• [GOAL OF THE EXERCISE]: Your reply should be an exact copy of the lines from the one that holds "Statens fastighetsverk har" to the end of the data below.

(Extracted page text data)
☆ ☆ ☆ ☆ ☆ ☆ ☆

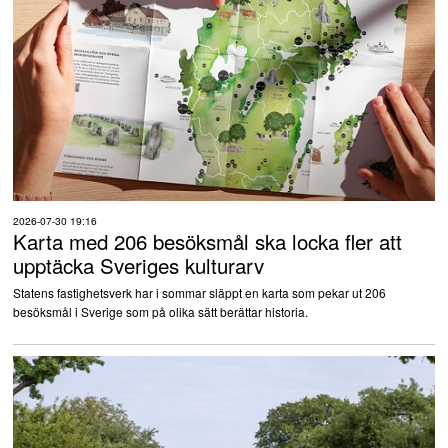
2026-07-30 19:16
Karta med 206 besöksmål ska locka fler att
upptäcka Sveriges kulturarv
Statens fastighetsverk har i sommar släppt en karta som pekar ut 206
besöksmål i Sverige som på olika sätt berättar historia.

☆ ☆ ☆ ☆ ☆ ☆ ☆

• [ANSWER AREA]:
Statens fastighetsverk har i sommar släppt en karta som pekar ut 206
besöksmål i Sverige som på olika sätt berättar historia.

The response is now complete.